-- WHAT IS EXPECTED --
The result should be every line of the listing that contains "yoga".

-- MATERIAL FOR THIS TASK --
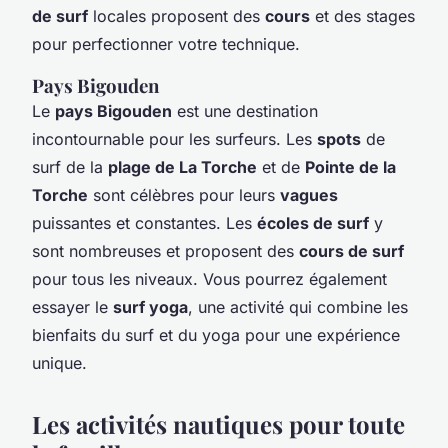
de surf
locales proposent des
cours
et des stages
pour perfectionner votre technique.
Pays Bigouden
Le
pays Bigouden
est une destination
incontournable pour les surfeurs. Les
spots
de
surf de la
plage de La Torche
et de
Pointe de la
Torche
sont célèbres pour leurs
vagues
puissantes et constantes. Les
écoles de surf
y
sont nombreuses et proposent des
cours de surf
pour tous les niveaux. Vous pourrez également
essayer le
surf yoga
, une activité qui combine les
bienfaits du surf et du yoga pour une expérience
unique.
Les activités nautiques pour toute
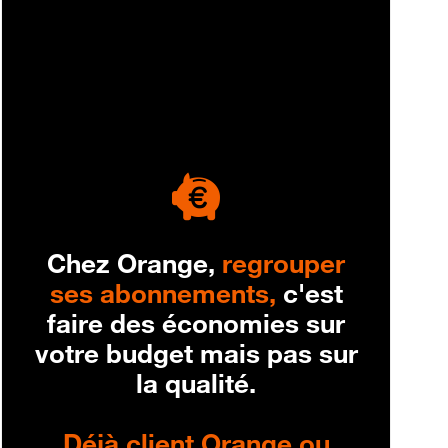
engagement
Chez Orange,
regrouper
ses abonnements,
c'est
faire des économies sur
votre budget mais pas sur
la qualité.
Déjà client Orange ou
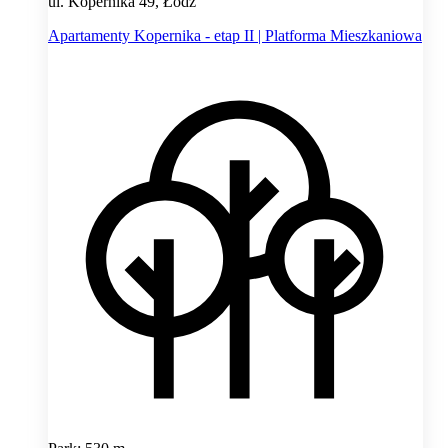
ul. Kopernika 49, Łódź
Apartamenty Kopernika - etap II | Platforma Mieszkaniowa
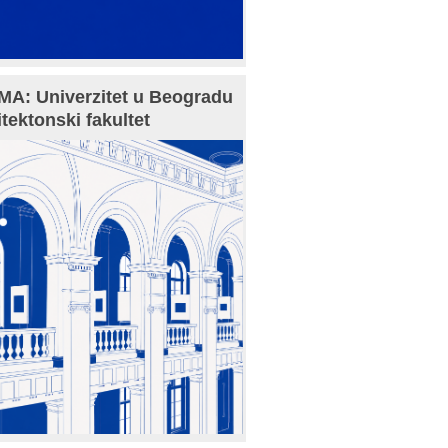
A: Univerzitet u Beogradu
itektonski fakultet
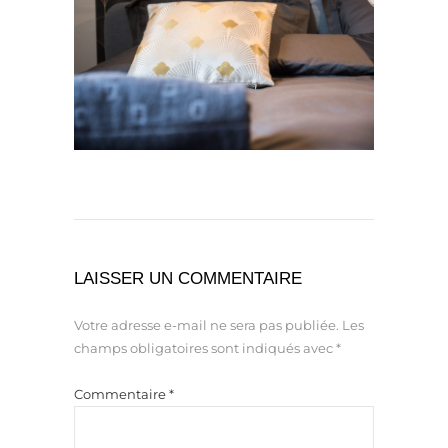
LAISSER UN COMMENTAIRE
Votre adresse e-mail ne sera pas publiée.
Les
champs obligatoires sont indiqués avec
*
Commentaire
*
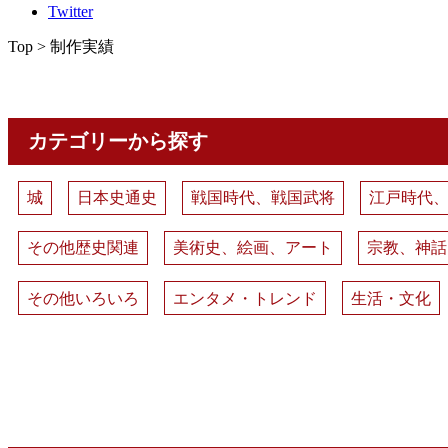
Twitter
Top > 制作実績
カテゴリーから探す
城
日本史通史
戦国時代、戦国武将
江戸時代
その他歴史関連
美術史、絵画、アート
宗教、神話
その他いろいろ
エンタメ・トレンド
生活・文化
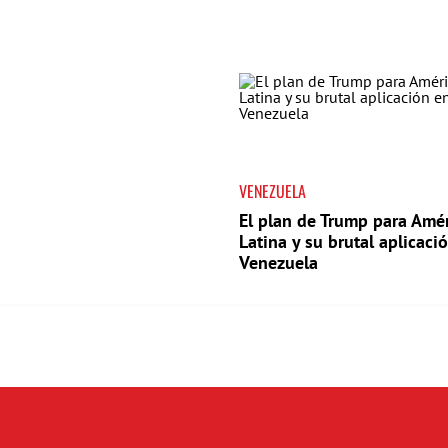
VENEZUELA
El plan de Trump para Amé
Latina y su brutal aplicaci
Venezuela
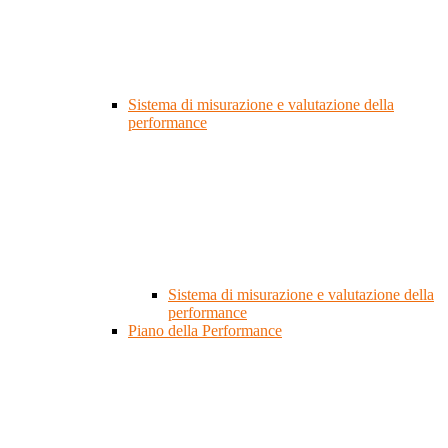
Sistema di misurazione e valutazione della
performance
Sistema di misurazione e valutazione della
performance
Piano della Performance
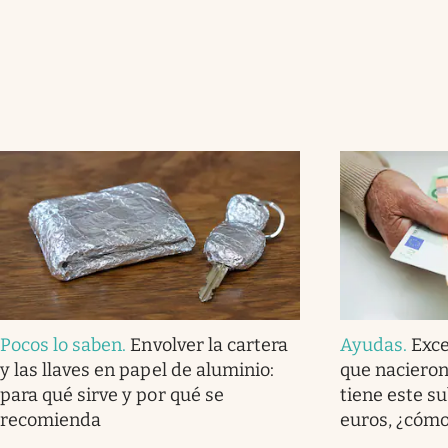
Pocos lo saben
.
Envolver la cartera
Ayudas
.
Exce
y las llaves en papel de aluminio:
que nacieron
para qué sirve y por qué se
tiene este s
recomienda
euros, ¿cómo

-- ANSWER SECTION --
surf yoga
bienfaits du surf et du yoga pour une expérience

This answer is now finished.